(Problem requirements): Every record below should be transcribed exactly. Omit the images.

____

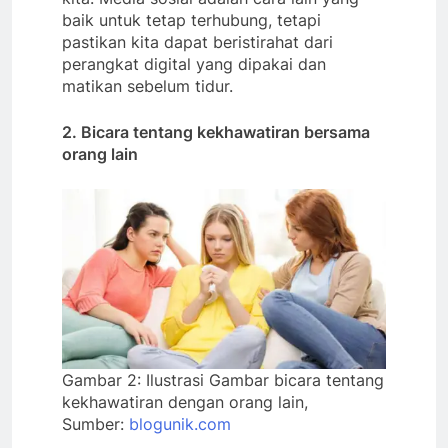
baik untuk tetap terhubung, tetapi
pastikan kita dapat beristirahat dari
perangkat digital yang dipakai dan
matikan sebelum tidur.
2. Bicara tentang kekhawatiran bersama
orang lain
Gambar 2: Ilustrasi Gambar bicara tentang
kekhawatiran dengan orang lain,
Sumber:
blogunik.com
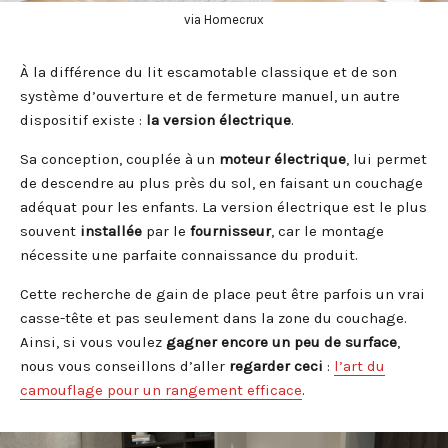
via Homecrux
À la différence du lit escamotable classique et de son
système d’ouverture et de fermeture manuel, un autre
dispositif existe :
la version électrique
.
Sa conception, couplée à un
moteur électrique
, lui permet
de descendre au plus près du sol, en faisant un couchage
adéquat pour les enfants. La version électrique est le plus
souvent
installée
par le
fournisseur
, car le montage
nécessite une parfaite connaissance du produit.
Cette recherche de gain de place peut être parfois un vrai
casse-tête et pas seulement dans la zone du couchage.
Ainsi, si vous voulez
gagner encore un peu de surface
,
nous vous conseillons d’aller
regarder ceci
:
l’art du
camouflage pour un rangement efficace
.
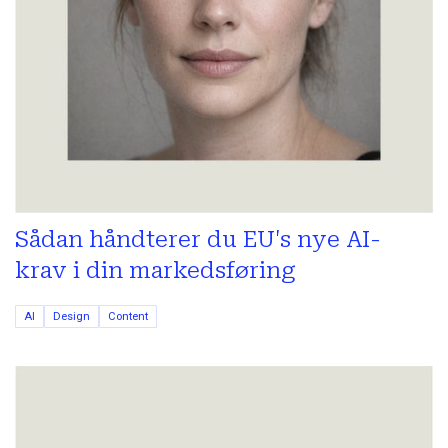
Sådan håndterer du EU's nye AI-
krav i din markedsføring
AI
Design
Content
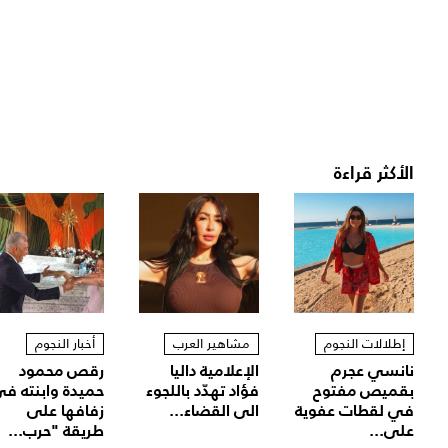
الأكثر قراءة
إطلالات النجوم
مشاهير العرب
أخبار النجوم
نانسي عجرم
الإعلامية داليا
رقص محمود
بقميص مفتوح
فؤاد تهدّد باللجوء
حميدة وابنته ف
في لقطات عفوية
الى القضاء...
زفافها على
على...
طريقة "حرب...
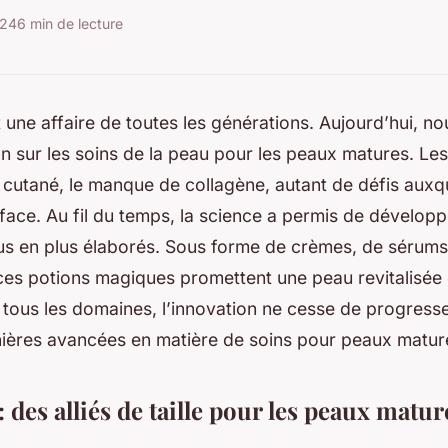
024
6 min de lecture
 une affaire de toutes les générations. Aujourd’hui, no
on sur les soins de la peau pour les peaux matures. Les 
t cutané, le manque de collagène, autant de défis auxq
face. Au fil du temps, la science a permis de développ
lus en plus élaborés. Sous forme de crèmes, de sérum
es potions magiques promettent une peau revitalisée 
ous les domaines, l’innovation ne cesse de progresser
nières avancées en matière de soins pour peaux matur
 des alliés de taille pour les peaux matur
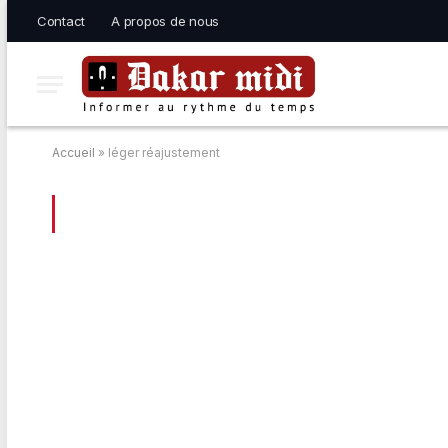
Contact
A propos de nous
Accueil
»
léger réajustement
BROWSING:
LÉGER RÉAJUSTEMENT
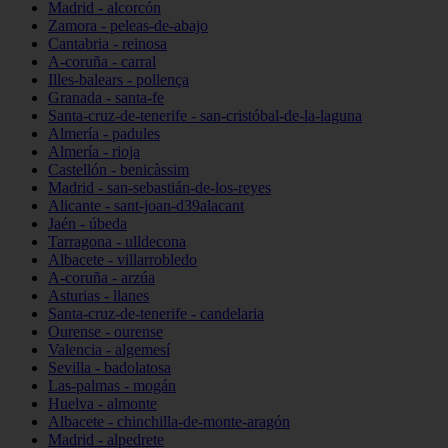
Madrid - alcorcón
Zamora - peleas-de-abajo
Cantabria - reinosa
A-coruña - carral
Illes-balears - pollença
Granada - santa-fe
Santa-cruz-de-tenerife - san-cristóbal-de-la-laguna
Almería - padules
Almería - rioja
Castellón - benicàssim
Madrid - san-sebastián-de-los-reyes
Alicante - sant-joan-d39alacant
Jaén - úbeda
Tarragona - ulldecona
Albacete - villarrobledo
A-coruña - arzúa
Asturias - llanes
Santa-cruz-de-tenerife - candelaria
Ourense - ourense
Valencia - algemesí
Sevilla - badolatosa
Las-palmas - mogán
Huelva - almonte
Albacete - chinchilla-de-monte-aragón
Madrid - alpedrete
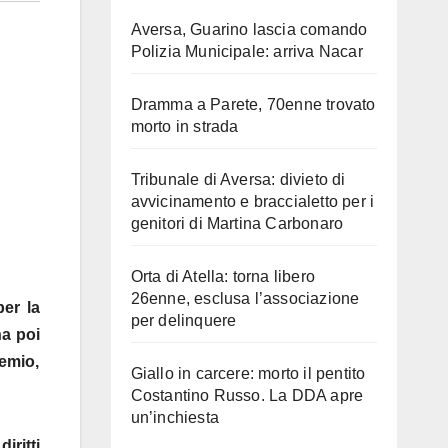
Aversa, Guarino lascia comando
Polizia Municipale: arriva Nacar
Dramma a Parete, 70enne trovato
morto in strada
Tribunale di Aversa: divieto di
avvicinamento e braccialetto per i
genitori di Martina Carbonaro
Orta di Atella: torna libero
26enne, esclusa l’associazione
er la
per delinquere
ha poi
remio,
Giallo in carcere: morto il pentito
Costantino Russo. La DDA apre
un’inchiesta
ritti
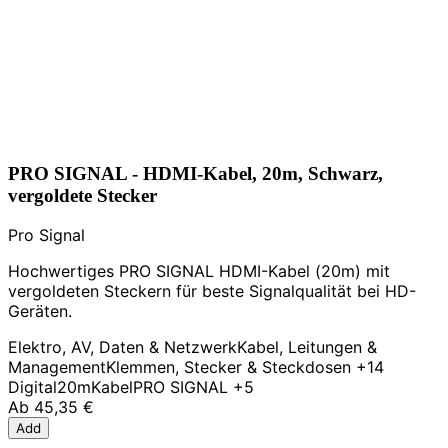
PRO SIGNAL - HDMI-Kabel, 20m, Schwarz,
vergoldete Stecker
Pro Signal
Hochwertiges PRO SIGNAL HDMI-Kabel (20m) mit
vergoldeten Steckern für beste Signalqualität bei HD-
Geräten.
Elektro, AV, Daten & Netzwerk
Kabel, Leitungen &
Management
Klemmen, Stecker & Steckdosen
+14
Digital
20m
Kabel
PRO SIGNAL
+5
Ab
45,35 €
Add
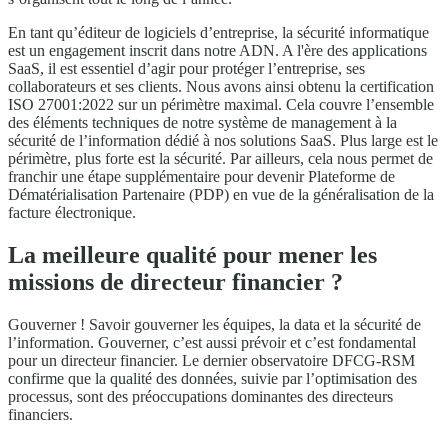
En tant qu’éditeur de logiciels d’entreprise, la sécurité informatique
est un engagement inscrit dans notre ADN. A l'ère des applications
SaaS, il est essentiel d’agir pour protéger l’entreprise, ses
collaborateurs et ses clients. Nous avons ainsi obtenu la certification
ISO 27001:2022 sur un périmètre maximal. Cela couvre l’ensemble
des éléments techniques de notre système de management à la
sécurité de l’information dédié à nos solutions SaaS. Plus large est le
périmètre, plus forte est la sécurité. Par ailleurs, cela nous permet de
franchir une étape supplémentaire pour devenir Plateforme de
Dématérialisation Partenaire (PDP) en vue de la généralisation de la
facture électronique.
La meilleure qualité pour mener les
missions de directeur financier ?
Gouverner ! Savoir gouverner les équipes, la data et la sécurité de
l’information. Gouverner, c’est aussi prévoir et c’est fondamental
pour un directeur financier. Le dernier observatoire DFCG-RSM
confirme que la qualité des données, suivie par l’optimisation des
processus, sont des préoccupations dominantes des directeurs
financiers.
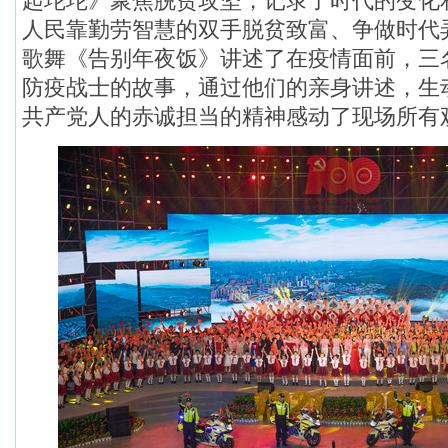
起坨坨》聚焦脱贫攻坚，记录了时代的变化
人民靠勤劳智慧的双手脱贫致富、争做时代
歌舞《告别年夜饭》讲述了在疫情面前，三
防疫战士的故事，通过他们的亲身讲述，生
共产党人的赤诚担当
的精神感动了现场所有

____

(Response to this exercise):
baik untuk tetap terhubung, tetapi
pastikan kita dapat beristirahat dari
perangkat digital yang dipakai dan
matikan sebelum tidur.
2. Bicara tentang kekhawatiran bersama
orang lain
Gambar 2: Ilustrasi Gambar bicara tentang
kekhawatiran dengan orang lain,
Sumber:
blogunik.com
via Homecrux
À la différence du lit escamotable classique et de son
système d’ouverture et de fermeture manuel, un autre
dispositif existe :
la version électrique
.
Sa conception, couplée à un
moteur électrique
, lui permet
de descendre au plus près du sol, en faisant un couchage
adéquat pour les enfants. La version électrique est le plus
souvent
installée
par le
fournisseur
, car le montage
nécessite une parfaite connaissance du produit.
Cette recherche de gain de place peut être parfois un vrai
casse-tête et pas seulement dans la zone du couchage.
Ainsi, si vous voulez
gagner encore un peu de surface
,
nous vous conseillons d’aller
regarder ceci
:
l’art du
camouflage pour un rangement efficace
.
Sådan håndterer du EU's nye AI-
krav i din markedsføring
AI
Design
Content
الأكثر قراءة
إطلالات النجوم
مشاهير العرب
أخبار النجوم
نانسي عجرم
الإعلامية داليا
رقص محمود
بقميص مفتوح
فؤاد تهدّد باللجوء
حميدة وابنته ف
في لقطات عفوية
الى القضاء...
زفافها على
على...
طريقة "حرب...
024
6 min de lecture
 une affaire de toutes les générations. Aujourd’hui, no
on sur les soins de la peau pour les peaux matures. Les 
t cutané, le manque de collagène, autant de défis auxq
face. Au fil du temps, la science a permis de développ
lus en plus élaborés. Sous forme de crèmes, de sérum
es potions magiques promettent une peau revitalisée 
ous les domaines, l’innovation ne cesse de progresser
nières avancées en matière de soins pour peaux matur
 des alliés de taille pour les peaux matur
Contact
A propos de nous
Accueil
»
léger réajustement
BROWSING:
LÉGER RÉAJUSTEMENT
Madrid - alcorcón
Zamora - peleas-de-abajo
Cantabria - reinosa
A-coruña - carral
Illes-balears - pollença
Granada - santa-fe
Santa-cruz-de-tenerife - san-cristóbal-de-la-laguna
Almería - padules
Almería - rioja
Castellón - benicàssim
Madrid - san-sebastián-de-los-reyes
Alicante - sant-joan-d39alacant
Jaén - úbeda
Tarragona - ulldecona
Albacete - villarrobledo
A-coruña - arzúa
Asturias - llanes
Santa-cruz-de-tenerife - candelaria
Ourense - ourense
Valencia - algemesí
Sevilla - badolatosa
Las-palmas - mogán
Huelva - almonte
Albacete - chinchilla-de-monte-aragón
Madrid - alpedrete
Aversa, Guarino lascia comando
Polizia Municipale: arriva Nacar
Dramma a Parete, 70enne trovato
morto in strada
Tribunale di Aversa: divieto di
avvicinamento e braccialetto per i
genitori di Martina Carbonaro
Orta di Atella: torna libero
26enne, esclusa l’associazione
er la
per delinquere
ha poi
remio,
Giallo in carcere: morto il pentito
Costantino Russo. La DDA apre
un’inchiesta
ritti
PRO SIGNAL - HDMI-Kabel, 20m, Schwarz,
vergoldete Stecker
Pro Signal
Hochwertiges PRO SIGNAL HDMI-Kabel (20m) mit
vergoldeten Steckern für beste Signalqualität bei HD-
Geräten.
Elektro, AV, Daten & Netzwerk
Kabel, Leitungen &
Management
Klemmen, Stecker & Steckdosen
+14
Digital
20m
Kabel
PRO SIGNAL
+5
Ab
45,35 €
Add
En tant qu’éditeur de logiciels d’entreprise, la sécurité informatique
est un engagement inscrit dans notre ADN. A l'ère des applications
SaaS, il est essentiel d’agir pour protéger l’entreprise, ses
collaborateurs et ses clients. Nous avons ainsi obtenu la certification
ISO 27001:2022 sur un périmètre maximal. Cela couvre l’ensemble
des éléments techniques de notre système de management à la
sécurité de l’information dédié à nos solutions SaaS. Plus large est le
périmètre, plus forte est la sécurité. Par ailleurs, cela nous permet de
franchir une étape supplémentaire pour devenir Plateforme de
Dématérialisation Partenaire (PDP) en vue de la généralisation de la
facture électronique.
La meilleure qualité pour mener les
missions de directeur financier ?
Gouverner ! Savoir gouverner les équipes, la data et la sécurité de
l’information. Gouverner, c’est aussi prévoir et c’est fondamental
pour un directeur financier. Le dernier observatoire DFCG-RSM
confirme que la qualité des données, suivie par l’optimisation des
processus, sont des préoccupations dominantes des directeurs
financiers.
起坨坨》聚焦脱贫攻坚，记录了时代的变化
人民靠勤劳智慧的双手脱贫致富、争做时代
歌舞《告别年夜饭》讲述了在疫情面前，三
防疫战士的故事，通过他们的亲身讲述，生
共产党人的赤诚担当
的精神感动了现场所有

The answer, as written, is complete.